While global trade volume remains resilient, the freight market - especially for ocean and air transport - is absorbing significant strain.

Big Carriers Sound the Alarm

DSV, one of the world’s largest freight forwarders, cut the upper end of its full-year earnings forecast in October by about US$155 million, citing “challenging market conditions related to trade tariffs” and a visible deterioration in global trade flows.

DSV warned that cost-reductions may need to go “beyond the synergies” planned for its takeover of DB Schenker, due in large part to tariffs and other freight-market headwinds.

Meanwhile, DHL Group has flagged the broader logistics complexity created by US tariffs and associated trade policy shifts. On its website, DHL notes that rapidly evolving tariff landscapes require businesses to reassess supply chains and face higher costs for customs clearance, documentation and logistics execution.

A separate DHL-/New York University Stern School study shows that although global trade volumes continue to grow, forecasts for North America were trimmed owing to US tariff pressure.

Global Trade Remains On Track Despite US Tariff Turbulence

One of the most immediate impacts has been on container and air-cargo freight flows. The ocean-shipping industry is bracing for turbulent waters as US tariff threats dampen demand and weaken carriers’ negotiating leverage on freight contracts.

Though not all segments are collapsing, analysts expect subpar growth: the global trade-volume forecast for 2025-2029 was revised downward from ~3.1% to ~2.5% annually after tariff rises. For North America it dropped further to ~1.5%.

What this means for logistics companies:

  • Customers delaying or rerouting shipments ahead of tariffs, generating short-term spikes followed by slower volumes.

  • Increased complexity in routing and customs: tariff classification, bonded warehousing and duty‐drawback schemes become more central.

  • Pricing pressure for freight carriers: Contract renegotiation seasons are confronting weaker demand and higher risk of rate cuts.

Who’s Feeling the Pinch - and How Are They Responding?

In DSV’s case, the company is proactively cutting costs - both to mitigate lower volumes and to absorb the impact of tariff-related disruption. The forwarding giant is integrating its massive acquisition of Schenker, but even faster integration won’t fully offset the headwinds.

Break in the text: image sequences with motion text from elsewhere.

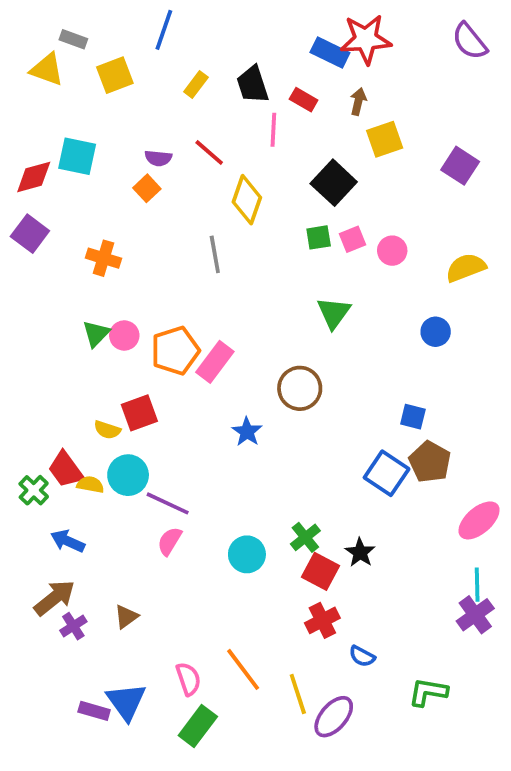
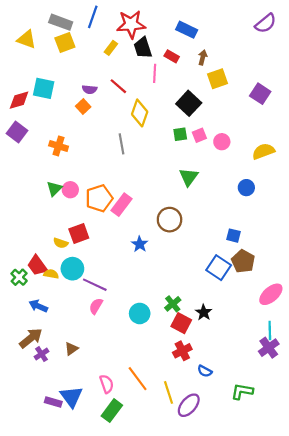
gray rectangle: (73, 39) -> (61, 22), moved, size x1.5
red star: (366, 39) -> (131, 24), moved
purple semicircle: (470, 41) -> (266, 23), turned -90

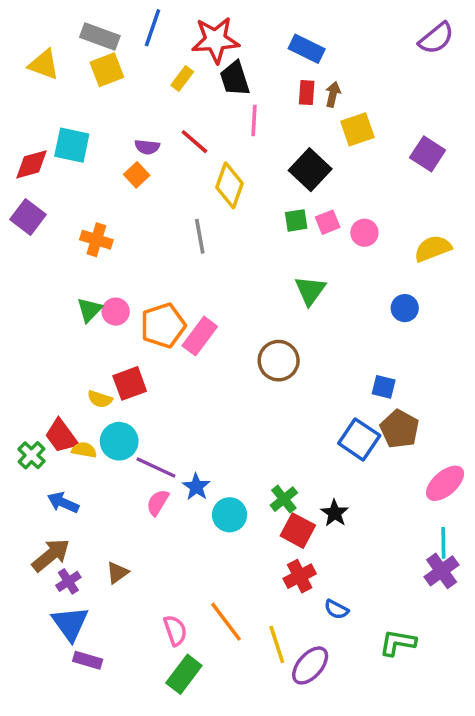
red rectangle: (172, 56) -> (307, 93), moved, turned 64
blue star: (140, 244) -> (196, 487), moved
blue triangle: (71, 397) -> (70, 623), moved

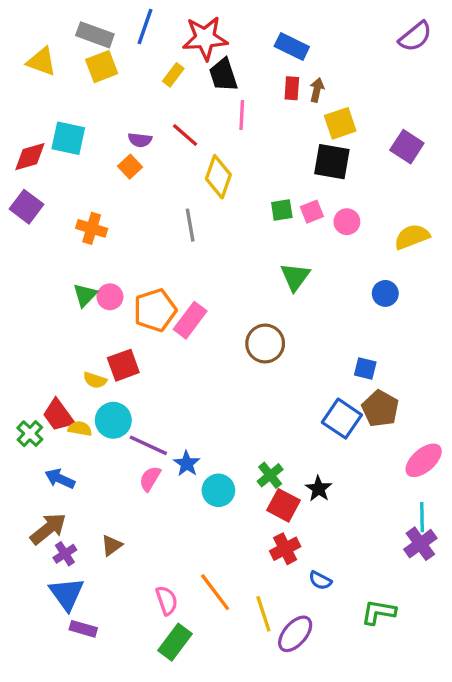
black square: (310, 170) -> (332, 162), moved, turned -33

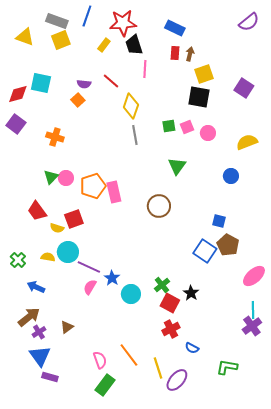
gray line: (190, 225) -> (135, 135), moved
pink rectangle: (190, 320) -> (114, 192), turned -50
red trapezoid: (58, 415) -> (37, 211), moved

For DHL, the approach is more consultative: assisting customers in adapting supply-chains, ramping up trade-compliance services and hedging freight flows through alternative routing and inventory strategies.

Some freight forwarders in emerging markets (like India) are seeing opportunistic upside: as firms shift manufacturing or sourcing away from China/US tilts, freight routes to India and Southeast Asia are getting more attention.

Disruption v/s Resilience

While tariffs are clearly complicating logistics dynamics, they haven’t brought global trade to a halt. The DHL study underscores that only ~13 % of global goods imports go to the U.S., so the broader trade system has buffers.

Still, the freight industry isn’t out of the woods: the timing of shipments is lumpy (front-loading ahead of tariffs), planning horizons are shorter, and pricing is under pressure. The net effect: disrupted freight lanes, increased costs (or margin squeeze for carriers), more compliance risk.

What to Watch Going Forward

Contract freight rates for containers will reflect the softness in demand as forward outlooks suggest rates may remain subdued. Rerouting and near-shoring efforts will accelerate: as companies look to avoid tariff risk, freight flows may shift regionally.

Meanwhile, logistics companies will need to offer more advisory services beyond transport with increased customs complexity and supply-chain cost inflation. In response, carrier strategies will split: some will invest in leaner operations + digitalisation while others may seek growth in non-US trade lanes.

US tariff pressures are acting as a brake on certain freight-market dynamics - particularly those tied to US inbound cargo and China-US supply chains - and logistics majors like DSV and DHL are visibly responding. While trade hasn’t collapsed, freight firms must navigate a more turbulent, higher-cost, and higher-complexity environment.